• [Dataset records]
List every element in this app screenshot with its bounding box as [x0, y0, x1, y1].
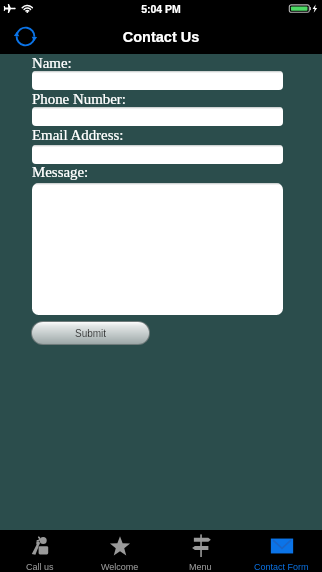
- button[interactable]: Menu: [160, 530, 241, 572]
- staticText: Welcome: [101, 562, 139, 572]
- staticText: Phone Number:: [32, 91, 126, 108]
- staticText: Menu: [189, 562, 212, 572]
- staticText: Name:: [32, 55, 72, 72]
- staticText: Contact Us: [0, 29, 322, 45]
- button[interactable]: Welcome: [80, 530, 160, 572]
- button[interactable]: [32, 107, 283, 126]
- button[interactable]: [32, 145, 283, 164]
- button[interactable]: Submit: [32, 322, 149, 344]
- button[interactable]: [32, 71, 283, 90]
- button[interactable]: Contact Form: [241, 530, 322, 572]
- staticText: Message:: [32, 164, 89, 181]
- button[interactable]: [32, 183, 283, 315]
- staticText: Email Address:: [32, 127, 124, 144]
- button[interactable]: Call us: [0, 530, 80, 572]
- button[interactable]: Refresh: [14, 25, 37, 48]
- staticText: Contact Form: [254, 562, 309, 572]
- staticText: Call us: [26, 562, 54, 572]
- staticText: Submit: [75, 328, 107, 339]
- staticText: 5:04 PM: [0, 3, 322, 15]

• [What this task involves] Would you give the material back exactly, minus the pictures?

• [Written answer]
List every element in this app screenshot with its bounding box as [x0, y0, x1, y1].
- button[interactable]: Menu: [160, 530, 241, 572]
- staticText: Welcome: [101, 562, 139, 572]
- staticText: Phone Number:: [32, 91, 126, 108]
- staticText: Menu: [189, 562, 212, 572]
- staticText: Name:: [32, 55, 72, 72]
- staticText: Contact Us: [0, 29, 322, 45]
- button[interactable]: Welcome: [80, 530, 160, 572]
- button[interactable]: [32, 107, 283, 126]
- button[interactable]: [32, 145, 283, 164]
- button[interactable]: Submit: [32, 322, 149, 344]
- button[interactable]: [32, 71, 283, 90]
- button[interactable]: Contact Form: [241, 530, 322, 572]
- staticText: Message:: [32, 164, 89, 181]
- button[interactable]: [32, 183, 283, 315]
- staticText: Email Address:: [32, 127, 124, 144]
- button[interactable]: Call us: [0, 530, 80, 572]
- button[interactable]: Refresh: [14, 25, 37, 48]
- staticText: Contact Form: [254, 562, 309, 572]
- staticText: Call us: [26, 562, 54, 572]
- staticText: Submit: [75, 328, 107, 339]
- staticText: 5:04 PM: [0, 3, 322, 15]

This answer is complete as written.